Top of Extracted material

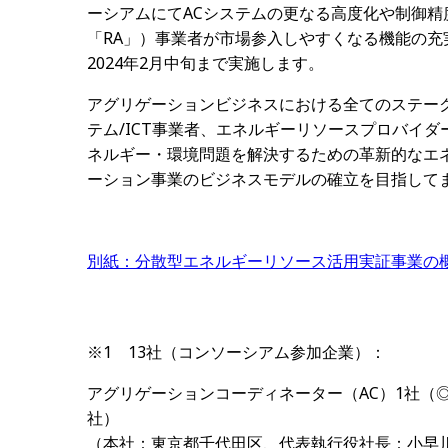
ーシアムにて
AC
システムの更なる高度化や制御精
「
RA
」）事業者が市場参入しやすくなる機能の充
2024
年
2
月中旬まで実施します。
アグリゲーションビジネスにおける全てのステー
テム
/ICT
事業者、エネルギーリソースプロバイダ
ネルギー・環境問題を解決するための革新的なエ
ーション事業のビジネスモデルの確立を目指して
別紙：分散型エネルギーリソース活用実証事業の
※1
13
社（コンソーシアム参加企業）：
アグリゲーションコーディネーター（
AC
）
1
社（
社） ◎東京電力ホー
（本社：東京都千代田区、代表執行役社長：小早川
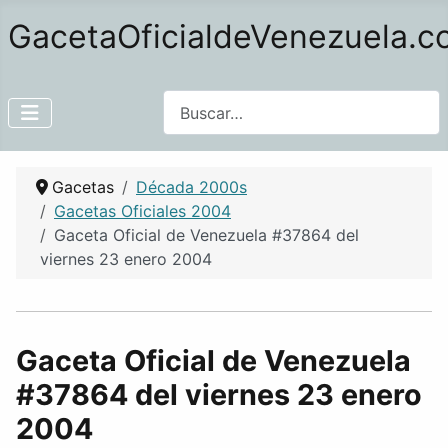
GacetaOficialdeVenezuela.
Buscar
Gacetas
Década 2000s
Gacetas Oficiales 2004
Gaceta Oficial de Venezuela #37864 del
viernes 23 enero 2004
Gaceta Oficial de Venezuela
#37864 del viernes 23 enero
2004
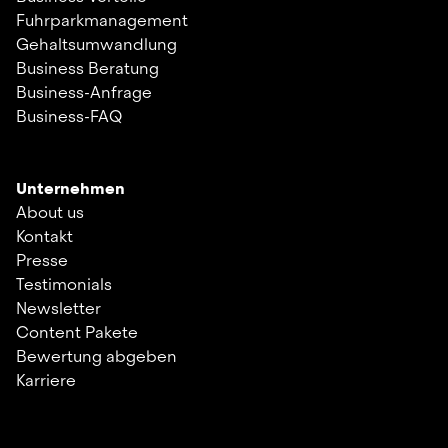
Fuhrparkmanagement
Gehaltsumwandlung
Business Beratung
Business-Anfrage
Business-FAQ
Unternehmen
About us
Kontakt
Presse
Testimonials
Newsletter
Content Pakete
Bewertung abgeben
Karriere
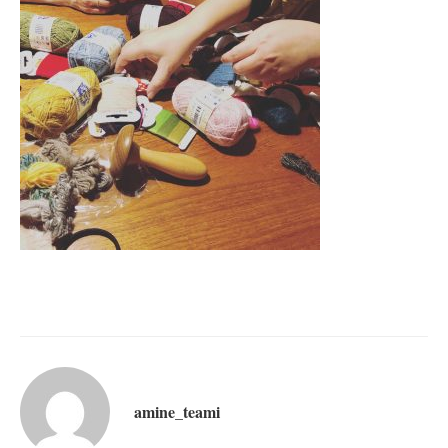
amine_teami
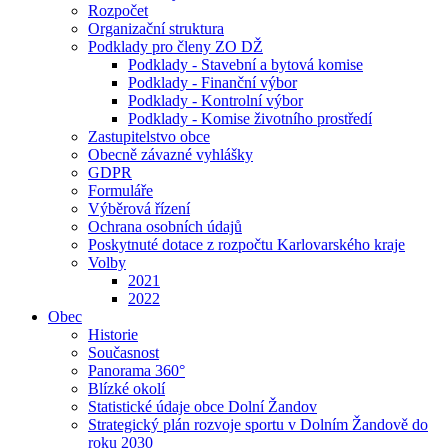
Rozpočet
Organizační struktura
Podklady pro členy ZO DŽ
Podklady - Stavební a bytová komise
Podklady - Finanční výbor
Podklady - Kontrolní výbor
Podklady - Komise životního prostředí
Zastupitelstvo obce
Obecně závazné vyhlášky
GDPR
Formuláře
Výběrová řízení
Ochrana osobních údajů
Poskytnuté dotace z rozpočtu Karlovarského kraje
Volby
2021
2022
Obec
Historie
Současnost
Panorama 360°
Blízké okolí
Statistické údaje obce Dolní Žandov
Strategický plán rozvoje sportu v Dolním Žandově do
roku 2030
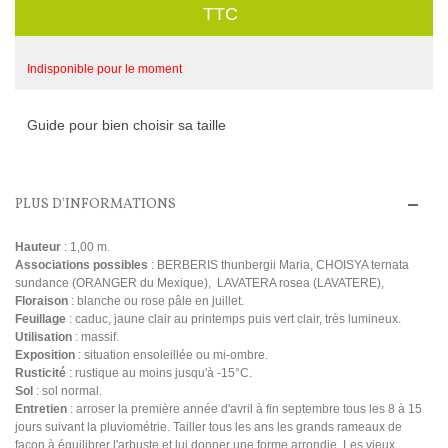
TTC
Indisponible pour le moment
Guide pour bien choisir sa taille
PLUS D'INFORMATIONS
Hauteur
: 1,00 m.
Associations possibles
: BERBERIS thunbergii Maria, CHOISYA ternata
sundance (ORANGER du Mexique), LAVATERA rosea (LAVATERE),
Floraison
: blanche ou rose pâle en juillet.
Feuillage
: caduc, jaune clair au printemps puis vert clair, très lumineux.
Utilisation
: massif.
Exposition
: situation ensoleillée ou mi-ombre.
Rusticité
: rustique au moins jusqu'à -15°C.
Sol
: sol normal.
Entretien
: arroser la première année d'avril à fin septembre tous les 8 à 15
jours suivant la pluviométrie. Tailler tous les ans les grands rameaux de
façon à équilibrer l'arbuste et lui donner une forme arrondie. Les vieux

Bottom of Extracted material

Work order. Only the number is needed: count the lines of the material that include "viernes".

Output for this exercise. 2